We initiated our trip with a strong yearning for these savory roundels but little did we know that food joints do not serve them in their breakfast menu. This delicacy could find its way on to our plate not before evening where a terrible mix up (Goli-Baje was misunderstood for Poori-Bhaji by the server) that resulted probably due to our accent had nearly taken it away for one more time, but it took some convincing by our driver in the Tulu language and we finally got this delicacy of desire on our plate.
We had them for few more times during our stay in the city. After our return, we were too excited to replicate the flavors of Mangalorean cuisine that was still lingering on our taste buds in our kitchen and to share the recipe on our channel, but we decided to go slow and only after few trials when we felt we could replay the effect on our taste cells we decided to go ahead with recording these recipes.
Goli baje also known as Mangalorean Bonda is a favorite street food of Mangalore and fairly easy to make. It goes well with evening tea or coffee and would make for a perfect recipe for days when rains come pouring down. It is a soft and savory deep fried snack that can be served with Coconut Chutney. The recipe can be made either combining the plain flour and rice flour in a specific proportion (check detailed recipe) or can be made only with plain flour. The addition of rice flour makes the outer covering a bit crispier and complements the softer inside. Curd is added to the batter which not only imparts moisture to the batter but also adds to the softness of the bondas. The chunks of ginger, coconut and pieces of curry leaves add a new dimension to the final product and as you bite on them it creates a blast of flavors.
Make this delicacy from Mangalore for your evening snacks and share your feedback with us in the comment section below.
- 125 grams Maida (plain flour)
- 25 grams rice flour
- 400 grams curd
- 3 green chilies finely chopped
- 10-12 curry leaves finely chopped
- ¼th cup fresh coriander finely chopped
- 1 tsp crushed black peppercorns
- ¼th tsp asafoetida powder
- 1 inch ginger finely chopped
- 1 tbsp chunks of fresh coconut
- 1 tsp salt
- 1 tbsp sugar
- ¼ tsp cooking soda
- Oil for frying
- Start with making the batter. In a large bowl, put plain flour and rice flour.Add salt, sugar.Add crushed black pepper,asafoetida powder, chopped ginger,Coconut chunks,green chilies, curry leaves,chopped coriander.

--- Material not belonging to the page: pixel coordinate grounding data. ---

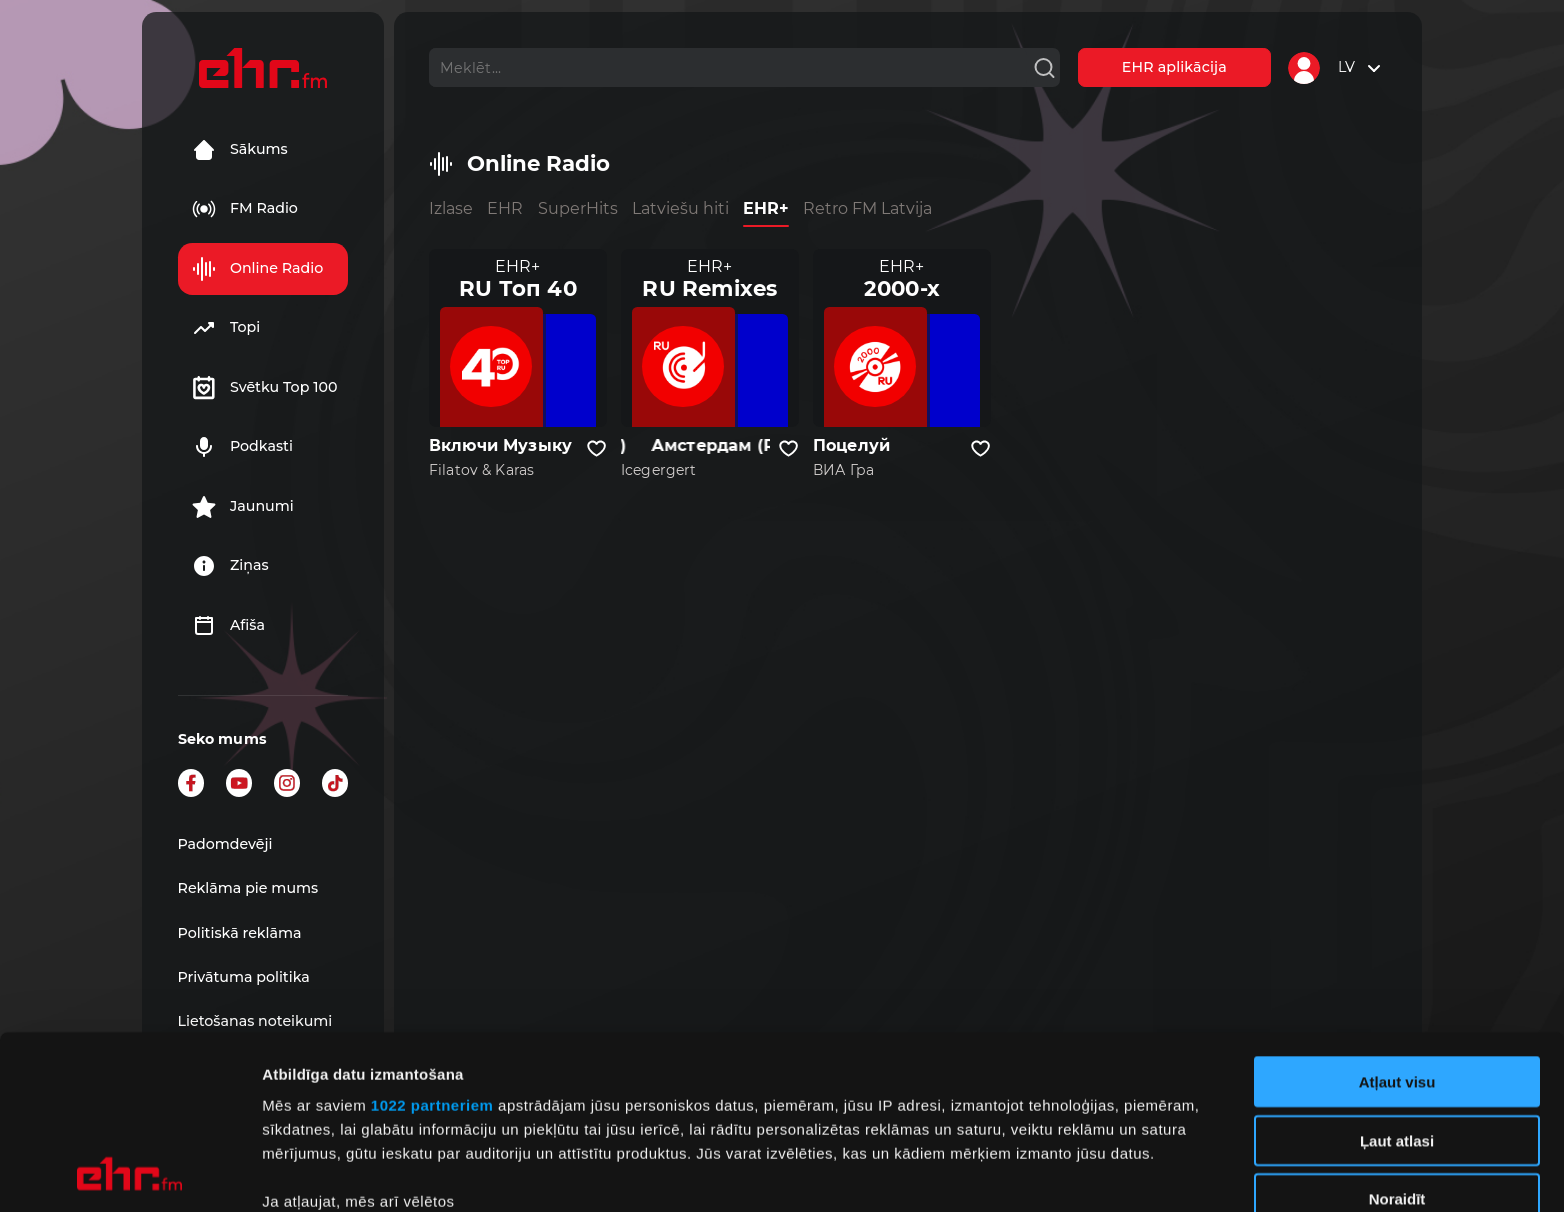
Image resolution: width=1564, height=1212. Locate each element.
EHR (505, 208)
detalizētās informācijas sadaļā (980, 1117)
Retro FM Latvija (867, 208)
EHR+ (766, 208)
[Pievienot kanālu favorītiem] (596, 449)
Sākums (240, 150)
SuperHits (578, 208)
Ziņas (230, 566)
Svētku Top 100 (265, 388)
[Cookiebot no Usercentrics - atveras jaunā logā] (129, 1173)
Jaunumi (243, 507)
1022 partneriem (432, 942)
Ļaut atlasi (1397, 977)
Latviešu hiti (680, 208)
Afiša (228, 626)
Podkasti (242, 447)
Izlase (451, 208)
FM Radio (245, 209)
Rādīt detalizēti (1089, 1172)
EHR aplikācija (1174, 67)
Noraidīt (1397, 1036)
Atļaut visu (1397, 919)
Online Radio (257, 269)
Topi (226, 328)
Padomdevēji (225, 844)
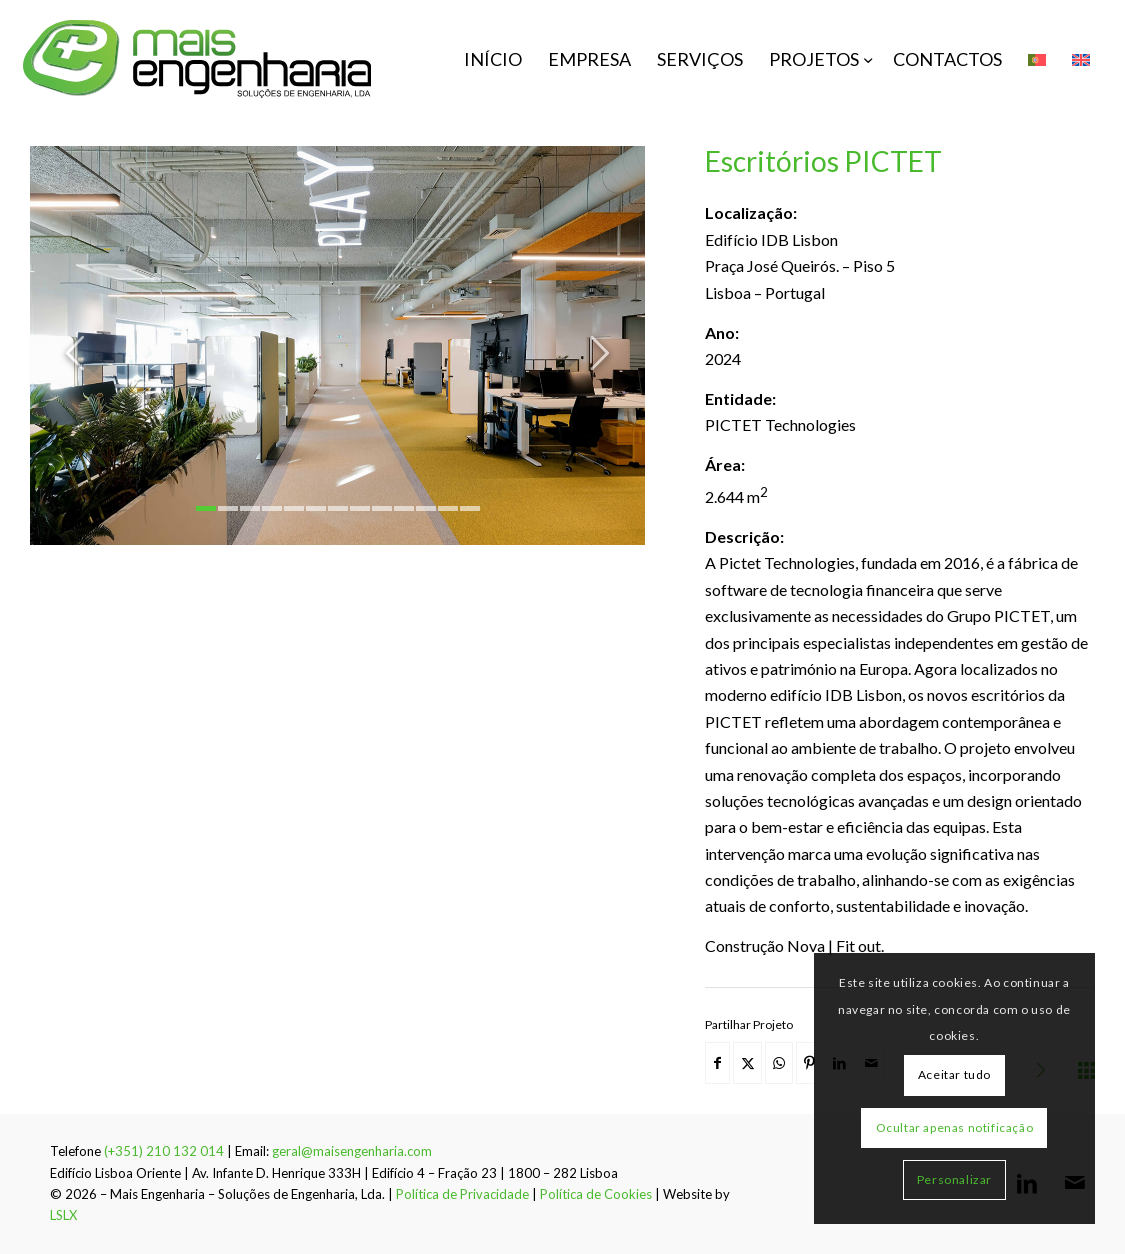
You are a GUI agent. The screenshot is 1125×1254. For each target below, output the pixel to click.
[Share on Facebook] (717, 1063)
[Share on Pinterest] (809, 1063)
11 (426, 508)
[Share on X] (747, 1063)
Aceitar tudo (954, 1074)
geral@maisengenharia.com (352, 1151)
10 (404, 508)
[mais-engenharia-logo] (197, 59)
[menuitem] (493, 59)
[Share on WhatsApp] (779, 1063)
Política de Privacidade (462, 1194)
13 (470, 508)
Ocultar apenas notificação (955, 1127)
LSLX (63, 1215)
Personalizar (954, 1179)
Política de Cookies (596, 1194)
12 (448, 508)
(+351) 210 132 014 (164, 1151)
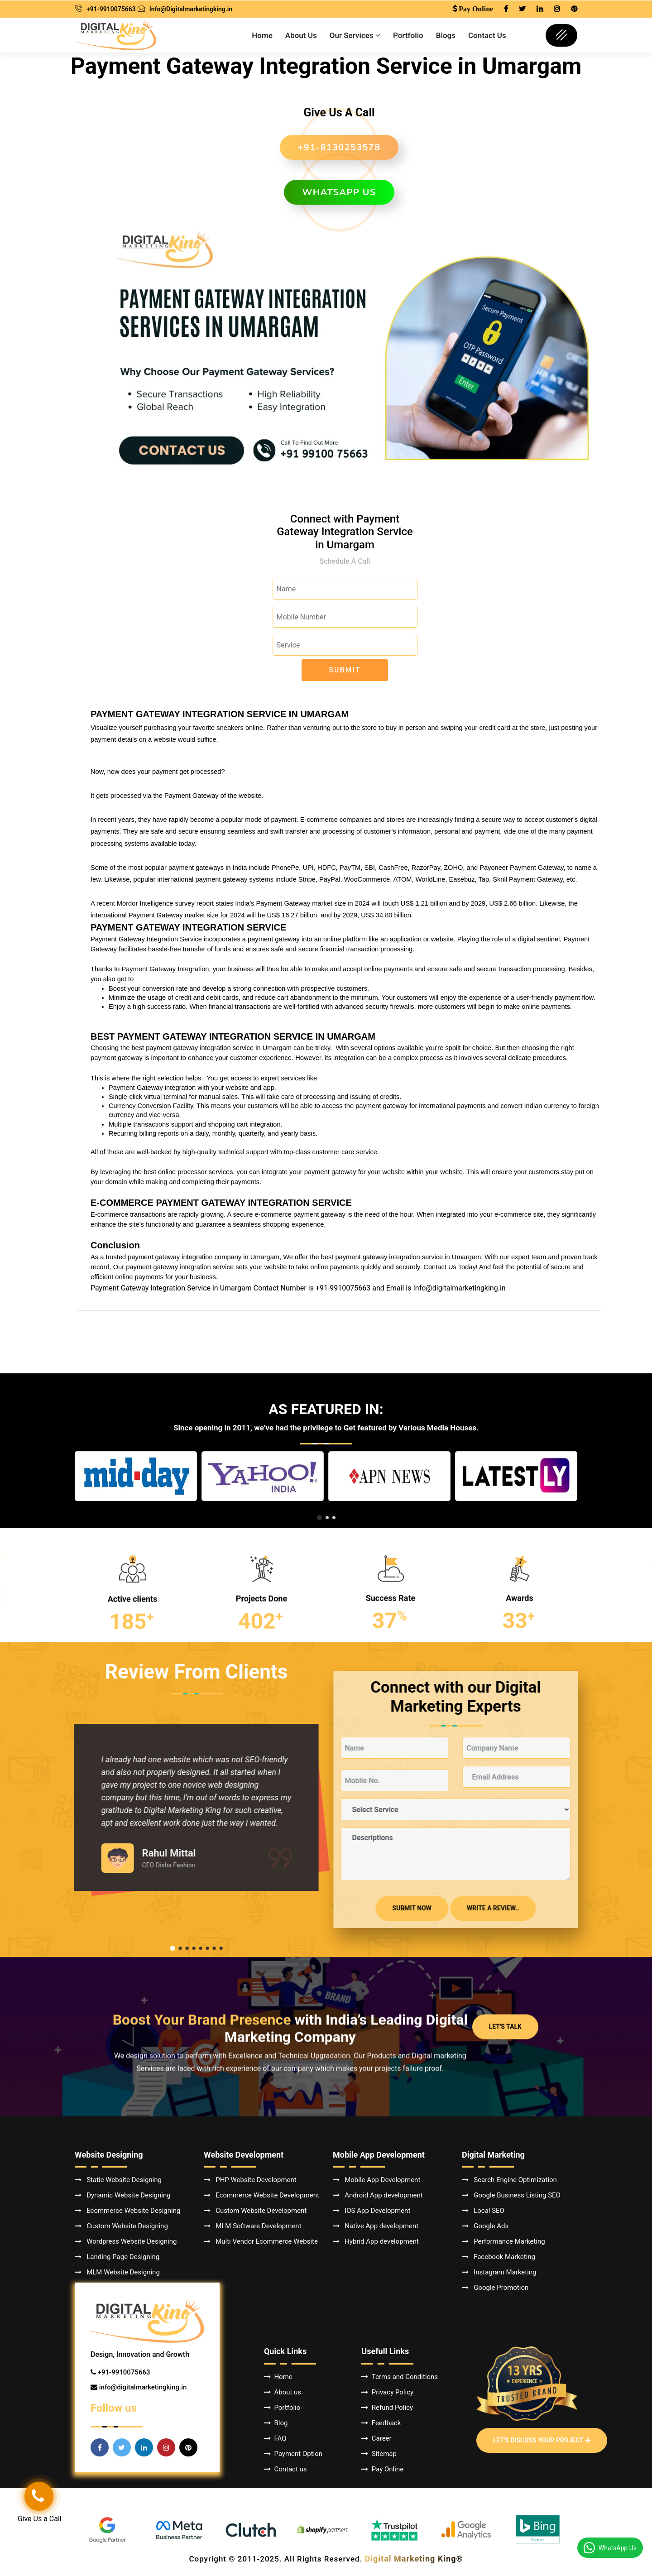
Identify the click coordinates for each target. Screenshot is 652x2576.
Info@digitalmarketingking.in (459, 1288)
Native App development (375, 2226)
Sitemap (379, 2454)
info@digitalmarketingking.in (143, 2387)
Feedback (381, 2423)
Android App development (378, 2195)
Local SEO (483, 2211)
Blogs (445, 35)
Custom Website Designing (121, 2226)
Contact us (285, 2469)
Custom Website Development (255, 2211)
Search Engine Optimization (509, 2180)
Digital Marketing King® (414, 2558)
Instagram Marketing (499, 2272)
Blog (276, 2423)
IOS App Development (371, 2211)
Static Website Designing (118, 2180)
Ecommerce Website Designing (127, 2211)
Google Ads (485, 2226)
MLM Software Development (253, 2226)
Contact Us (487, 35)
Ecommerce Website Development (261, 2195)
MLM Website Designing (117, 2272)
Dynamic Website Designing (123, 2195)
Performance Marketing (503, 2241)
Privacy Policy (387, 2392)
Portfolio (408, 35)
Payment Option (293, 2454)
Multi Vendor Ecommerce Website (261, 2241)
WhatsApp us (339, 192)
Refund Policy (387, 2407)
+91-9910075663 (111, 9)
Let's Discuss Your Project (541, 2440)
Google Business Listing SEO (511, 2195)
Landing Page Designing (117, 2257)
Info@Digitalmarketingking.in (190, 9)
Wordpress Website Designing (126, 2241)
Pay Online (382, 2469)
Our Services (355, 35)
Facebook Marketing (498, 2257)
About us (282, 2392)
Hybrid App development (376, 2241)
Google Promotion (495, 2287)
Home (262, 35)
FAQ (275, 2438)
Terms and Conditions (399, 2377)
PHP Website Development (250, 2180)
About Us (301, 35)
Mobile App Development (376, 2180)
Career (376, 2438)
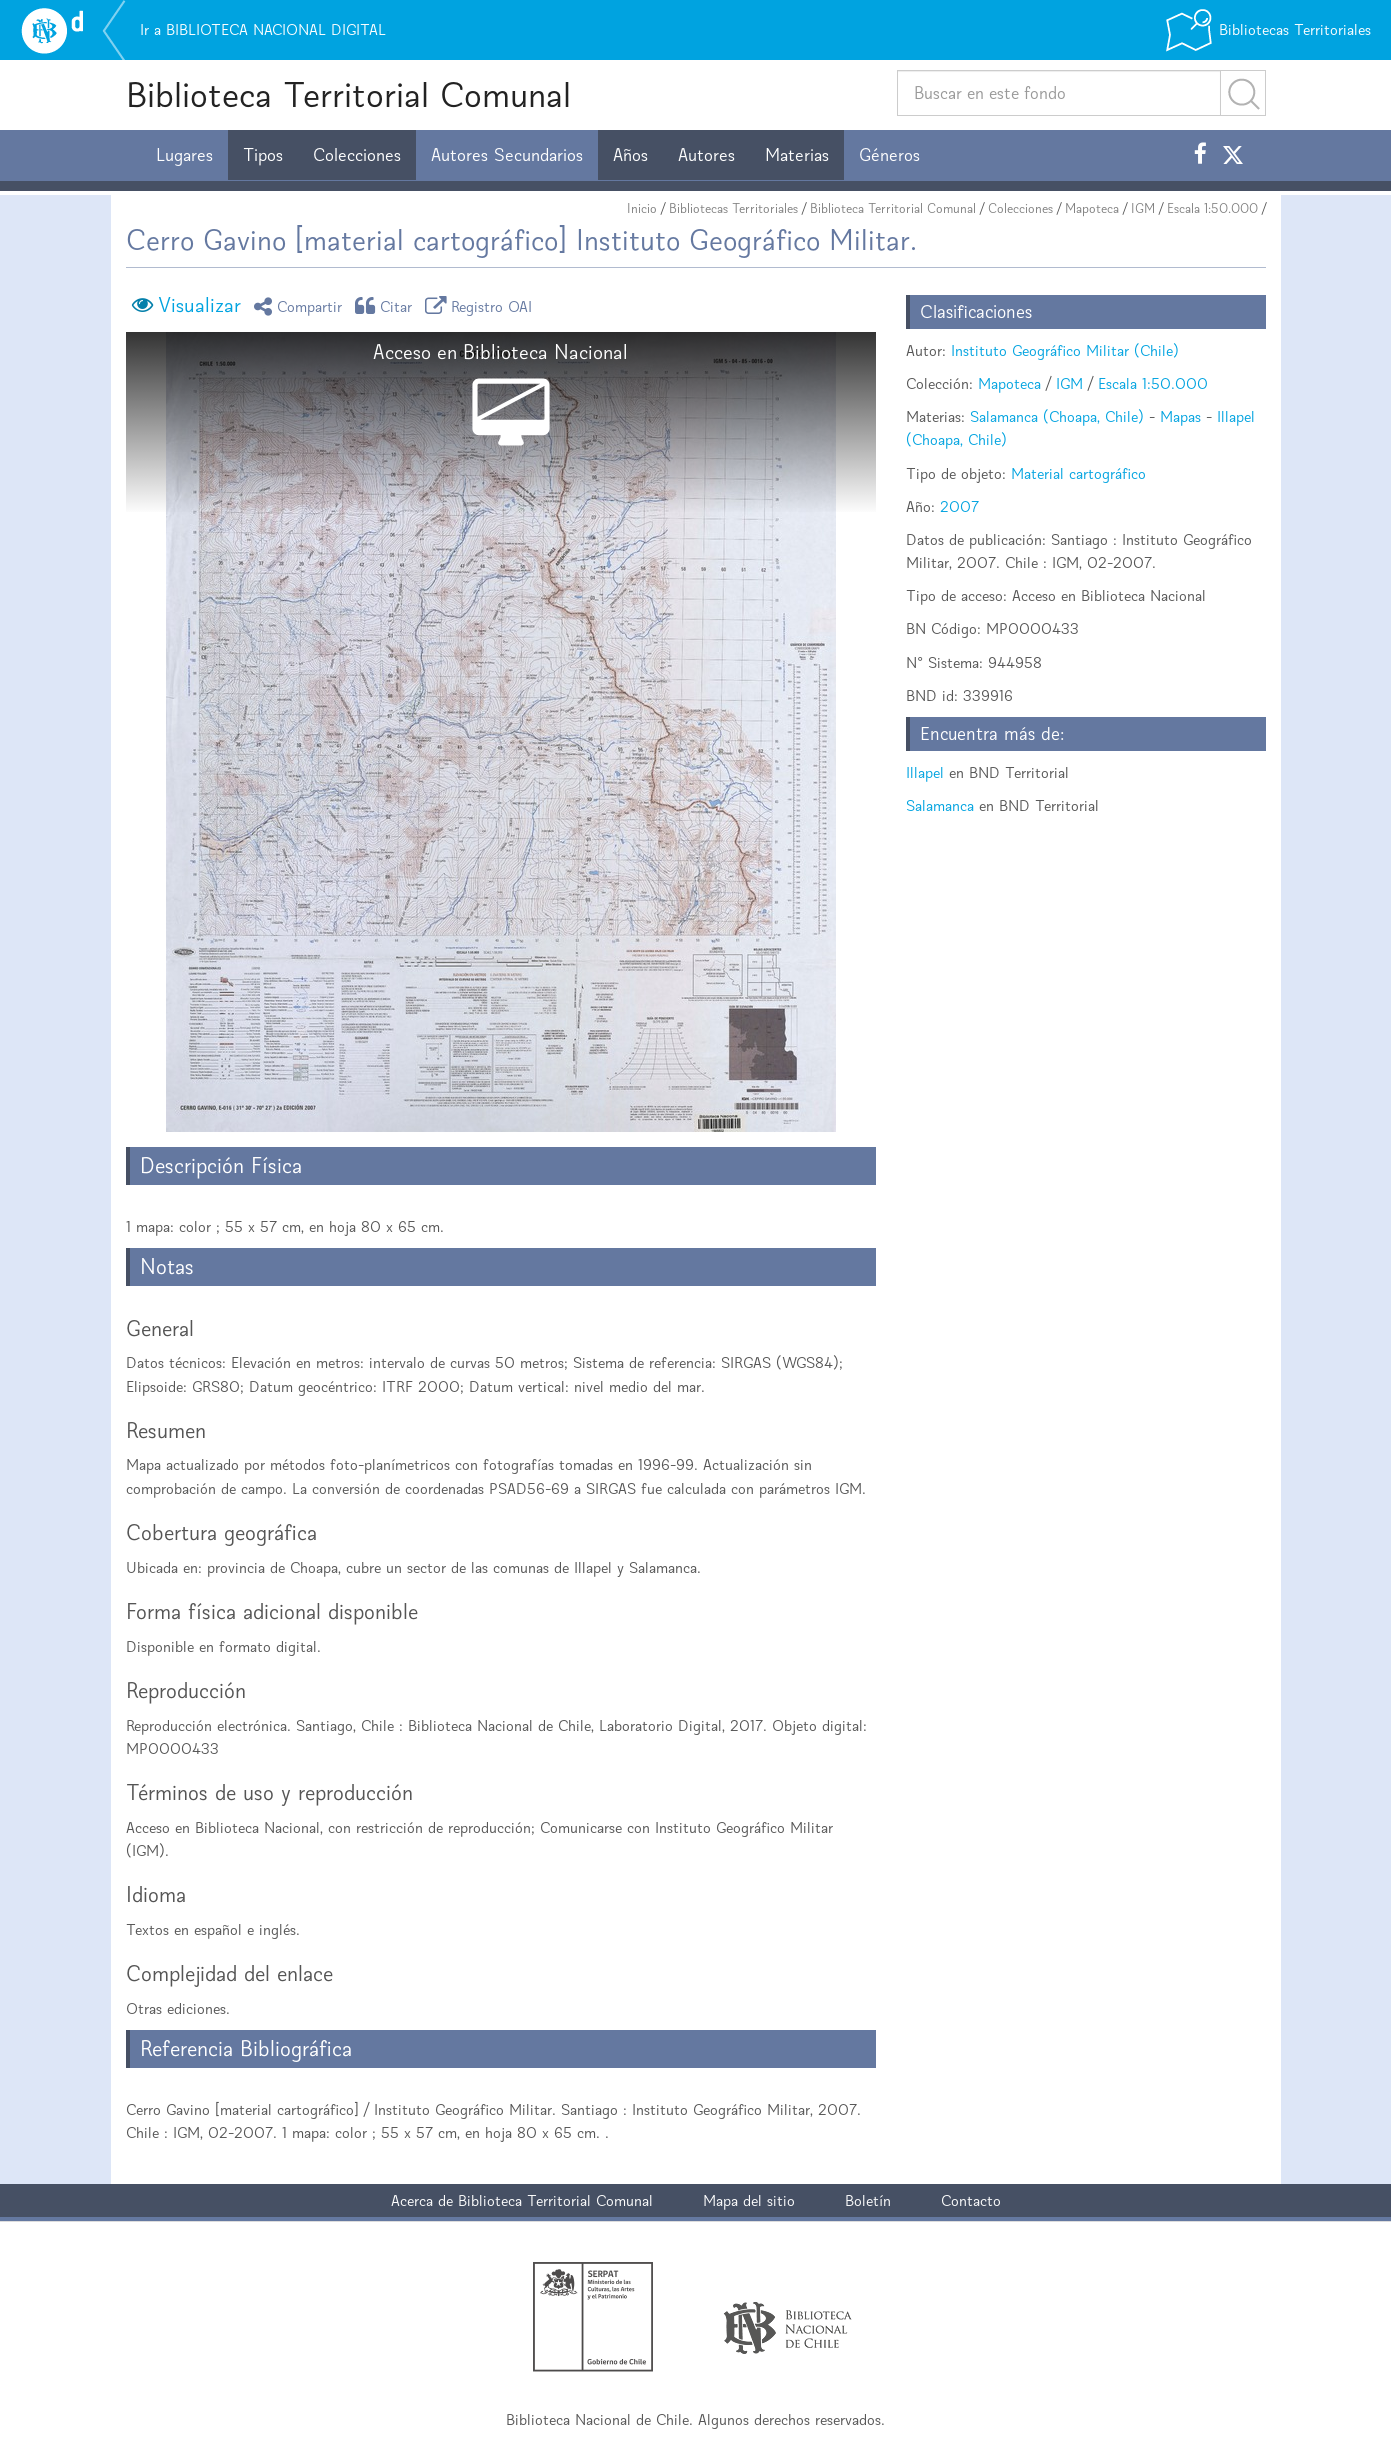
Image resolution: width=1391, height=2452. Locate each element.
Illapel (925, 772)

- Mix all the ingredients.Knead the batter adding curd in small quantities at a time.Make a thick and smooth batter.
- We have used 240 grams of curd for the recipe.Batter is of spoon drop consistency.Whisk in circular motion for 8-10 minutes.This will make Goli-Baje more fluffy.We have whisked for 10 minutes.
- Keep the batter covered for 1 hour at room temperature.
- Heat Oil in a pan.After an hour, add cooking soda to batter and whisk.Heat oil but before putting the goli baje, reduce the heat to medium.Now make small balls of batter and drop it in the oil.
- We must fry these balls till they become light brown from all sides.